Namun, kenyataannya, manusia mau berusaha untuk kepentingan dunia yang tidak terjamin hasilnya tapi meninggalkan jalan menuju akhirat yang telah terjamin hasilnya dan diketahui balasannya berdasarkan janji Allah Subhannahu wa Ta’ala, dan Allah Subhannahu wa Ta’ala tidak akan menyalahi janjiNya.

Pembaca yang budiman.
Inilah yang menjadi ketetapan Ahlus Sunnah wal Jama’ah dan inilah yang menjadi aqidah serta madzhab mereka, yaitu bahwa manusia berbuat atas dasar kemauannya dan berkata menurut keinginannya, tetapi keinginan dan kemauannya itu tidak lepas dari kemauan dan kehendak Allah Ta’ala Dan Ahlus Sunnah wal Jama’ah mengimani bahwa kehendak Allah tidak lepas dari hikmah kebijaksanaanNya, bukan kehendak mutlak dan absolut, tetapi kehendak yang senantiasa sesuai dengan hikmah kebijaksanaanNya. Ka-rena di antara asma Allah adalah Al-Hakim yang artinya Pemutus Yang Bijaksana, yang memutuskan segala sesuatu dan bijaksana dalam keputusanNya.

Allah dengan sifat hikmahNya, menentukan hidayah bagi siapa yang dikehendakiNya yang menurut pengetahuanNya menginginkan al-haq dan hatinya berada dalam istiqamah. Dan dengan sifat hikmahNya pula, Dia menen-tukan kesesatan bagi siapa yang suka akan kesesatan dan hatinya tidak senang dengan Islam.
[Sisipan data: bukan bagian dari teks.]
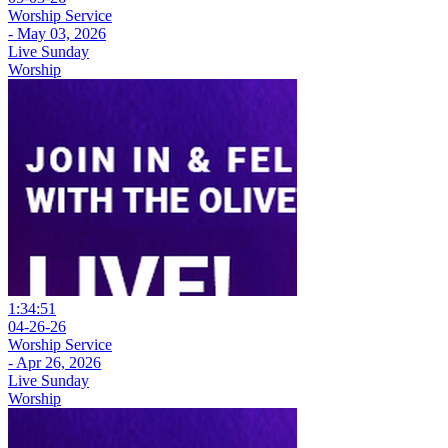
Worship Service
- May 03, 2026
Live Sunday
Worship
1:34:51
04-26-26
Worship Service
- Apr 26, 2026
Live Sunday
Worship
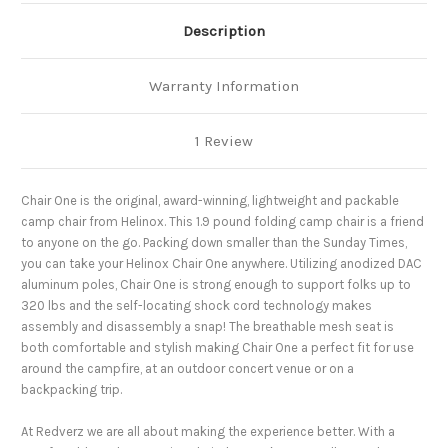
Description
Warranty Information
1 Review
Chair
One is the original, award-winning, lightweight and packable
camp chair from Helinox. This 1.9 pound folding camp chair is a friend
to anyone on the go. Packing down smaller than the Sunday Times,
you can take your Helinox Chair One anywhere. Utilizing anodized DAC
aluminum poles, Chair One is strong enough to support folks up to
320 lbs and the self-locating shock cord technology makes
assembly and disassembly a snap! The breathable mesh seat is
both comfortable and stylish making Chair One a perfect fit for use
around the campfire, at an outdoor concert venue or on a
backpacking trip.
At Redverz we are all about making the experience better. With a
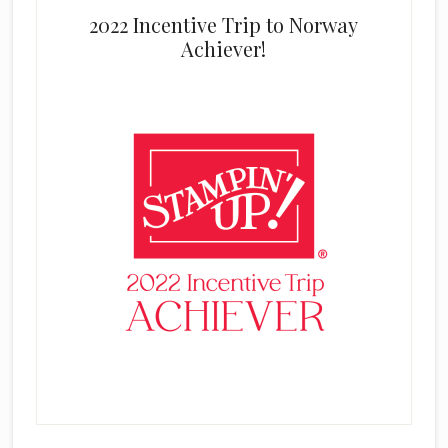
2022 Incentive Trip to Norway
Achiever!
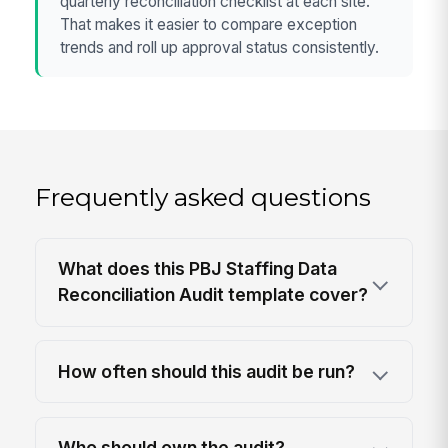
quarterly reconciliation checklist at each site.
That makes it easier to compare exception
trends and roll up approval status consistently.
Frequently asked questions
What does this PBJ Staffing Data
Reconciliation Audit template cover?
How often should this audit be run?
Who should own the audit?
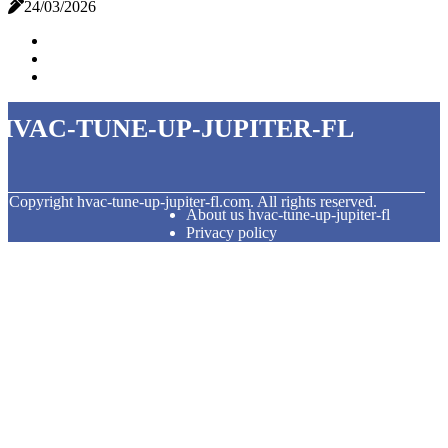
24/03/2026
hvac-tune-up-jupiter-fl
© Copyright
hvac-tune-up-jupiter-fl.com. All rights reserved.
About us hvac-tune-up-jupiter-fl
Privacy policy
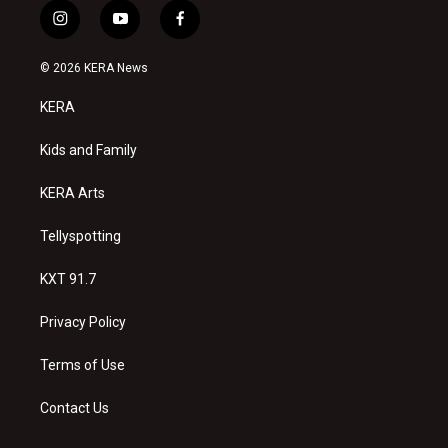
i
y
f
n
o
a
s
u
c
© 2026 KERA News
t
t
e
a
u
b
KERA
g
b
o
r
e
o
a
k
Kids and Family
m
KERA Arts
Tellyspotting
KXT 91.7
Privacy Policy
Terms of Use
Contact Us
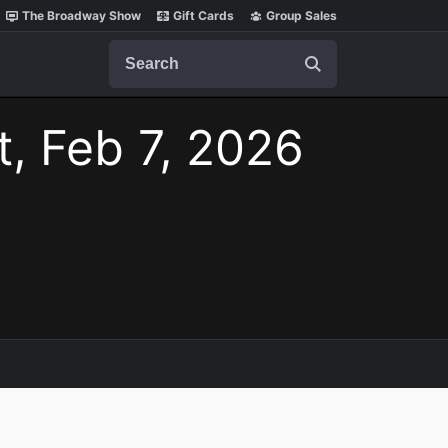
The Broadway Show
Gift Cards
Group Sales
Search
t, Feb 7, 2026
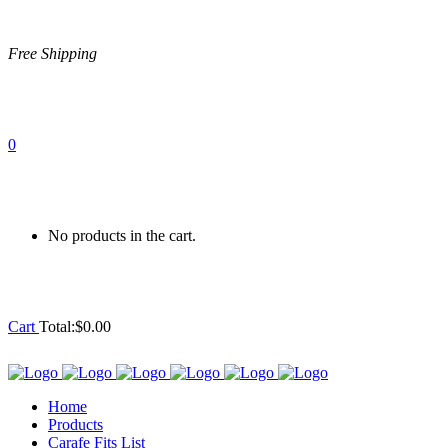
Free Shipping
0
No products in the cart.
Cart
Total:
$
0.00
Home
Products
Carafe Fits List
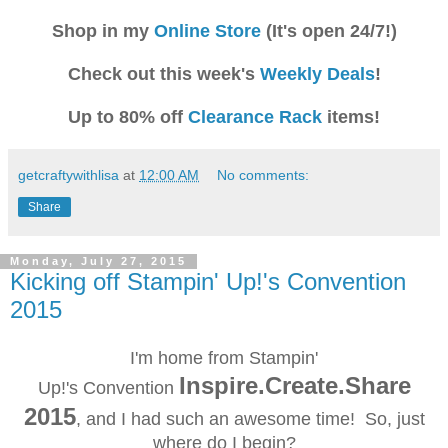
Shop in my
Online Store
(It's open 24/7!)
Check out this week's
Weekly Deals
!
Up to 80% off
Clearance Rack
items!
getcraftywithlisa
at
12:00 AM
No comments:
Share
Monday, July 27, 2015
Kicking off Stampin' Up!'s Convention
2015
I'm home from Stampin'
Inspire.Create.Share
Up!'s
Convention
2015
, and I had such an awesome time! So, just
where do I begin?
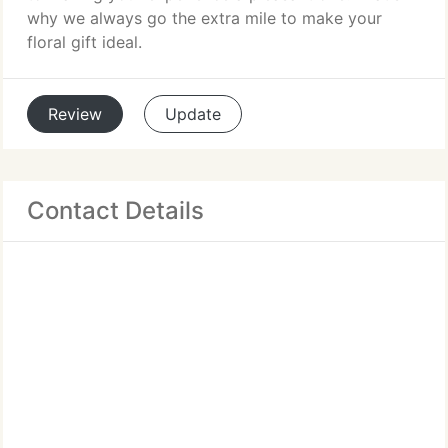
why we always go the extra mile to make your
floral gift ideal.
Review
Update
Contact Details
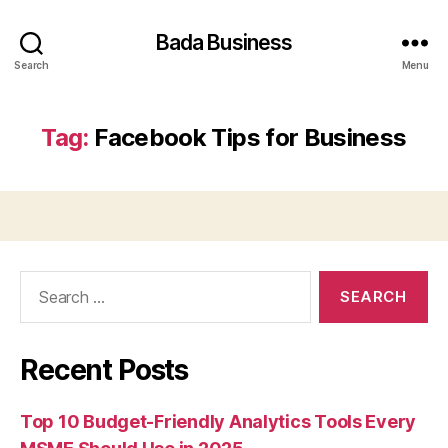
Bada Business
Search
Menu
Tag:
Facebook Tips for Business
Search
for:
Recent Posts
Top 10 Budget-Friendly Analytics Tools Every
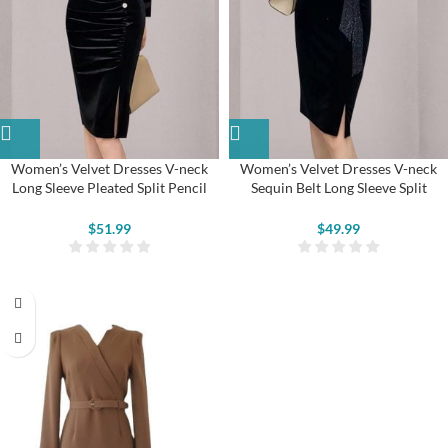
Women’s Velvet Dresses V-neck
Women’s Velvet Dresses V-neck
Long Sleeve Pleated Split Pencil
Sequin Belt Long Sleeve Split
Dresses
Bodycon Dress
$
51.99
$
49.99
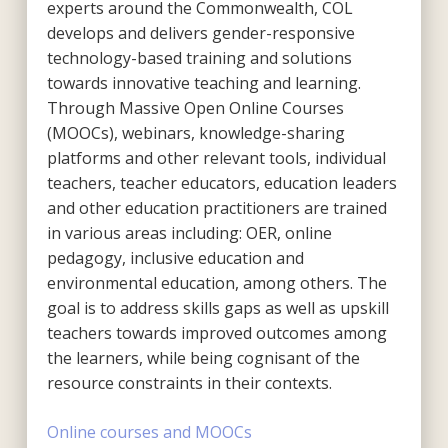
experts around the Commonwealth, COL
develops and delivers gender-responsive
technology-based training and solutions
towards innovative teaching and learning.
Through Massive Open Online Courses
(MOOCs), webinars, knowledge-sharing
platforms and other relevant tools, individual
teachers, teacher educators, education leaders
and other education practitioners are trained
in various areas including: OER, online
pedagogy, inclusive education and
environmental education, among others. The
goal is to address skills gaps as well as upskill
teachers towards improved outcomes among
the learners, while being cognisant of the
resource constraints in their contexts.
Online courses and MOOCs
Sifat hikmah Allah tidak dapat menerima bila orang yang suka akan kesesatan termasuk dalam golongan orang-orang yang mendapat petunjuk, kecuali jika Allah memperbaiki hatinya dan merubah kehendak-nya, dan Allah Maha Kuasa atas segala sesuatu. Namun, sifat hikmahNya menetapkan bahwa setiap sebab berkaitan erat dengan akibatnya.